Editorial: Biomass Modification, Characterization, and Process Monitoring Analytics to Support Biofuel and Biomaterial Production
- 1Joint BioEnergy Institute, Emeryville, CA, USA
- 2University of Queensland, Brisbane, QLD, Australia
- 3Queensland Alliance for Agriculture and Food Innovation, Brisbane, QLD, Australia
- 4Sandia National Laboratory, Livermore, CA, USA
The Editorial on the Research Topic
This Frontiers Research Topic journeys through various challenges facing researchers seeking to develop fuels and products derived from lignocellulosic biomass. These challenges include: the rapid quantification of plant cell wall chemistry, enabling yields of potential monomeric sugars to be assessed, identification of plants possessing ideal trait that can be brought to the forefront of research efforts; once the native plant chemistry is known, how can yields be improved by chemically or genetically altering plant cell walls to reduce recalcitrance; does genetic modification of plants to increase accessibility to saccharification enzymes hinder the plant’s growth and/or function; are the innovative methods identified by researchers cost-effective and scalable to a commercial level? These topics are a sampling of the obstacles researchers combat when nominating a specific plant for downstream applications or implementing new deconstruction, genetic, or measurement strategies. How well can different plants can be broken down into useful, downstream precursor molecules? Efforts to develop a lucid picture of the chemical composition of abundant, diverse plants being explored as potential starting feedstocks has resulted in the evolution of high-throughput techniques that permit many more samples to be screened in much shorter periods of time. Advances in thermochemical and spectroscopic techniques have enabled the screening of thousands of plants for different phenotypes, such as cell-wall composition and monomeric sugar release.
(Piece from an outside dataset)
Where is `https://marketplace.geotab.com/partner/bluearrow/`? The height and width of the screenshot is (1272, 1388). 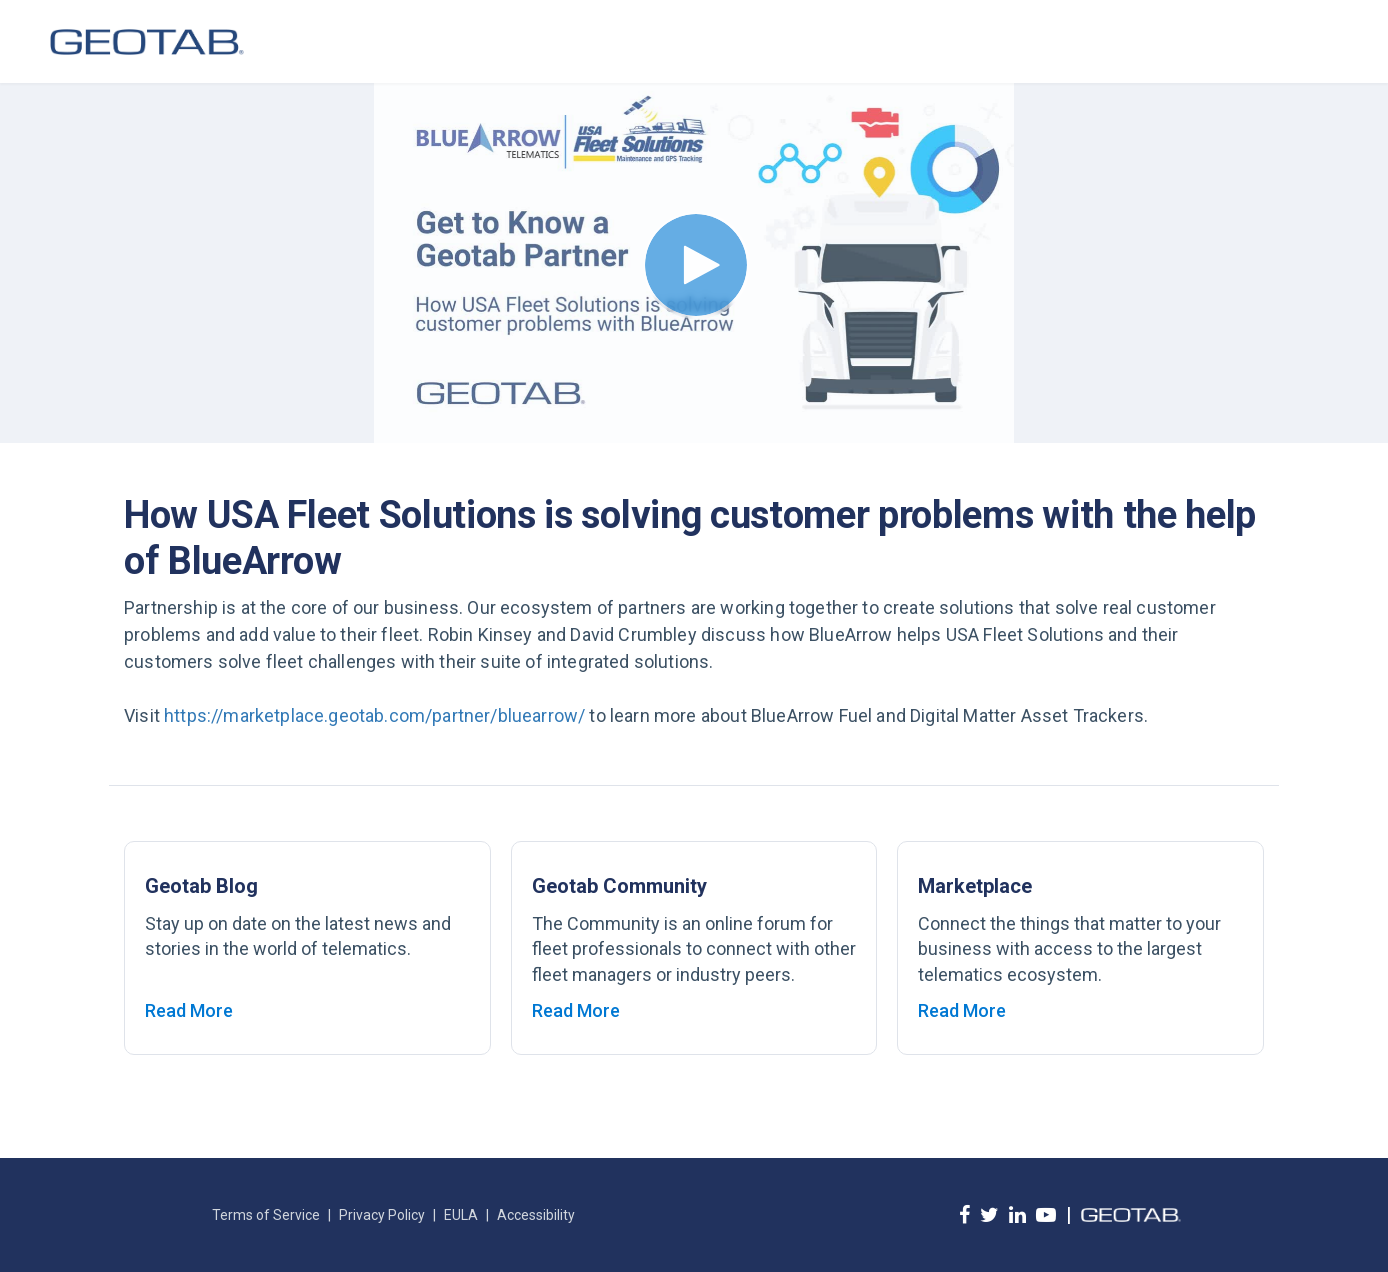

Some instrumental methods have been coupled with multivariate analysis, providing elegant chemometric predictive models enabling the accelerated identification of potential feedstocks. Rapid instrumental techniques have been developed for real-time monitoring of diverse processes, such as the efficacy of specific pretreatment strategies, or downstream products, such as biofuels and biomaterials. Real-time process monitoring techniques are needed for all stages of the feedstocks-to-biofuels conversion process to maximize efficiency and lower costs by monitoring and optimizing performance. These approaches allow researchers to adjust experimental conditions during, rather than at the conclusion, of processes, thereby decreasing overhead expenses.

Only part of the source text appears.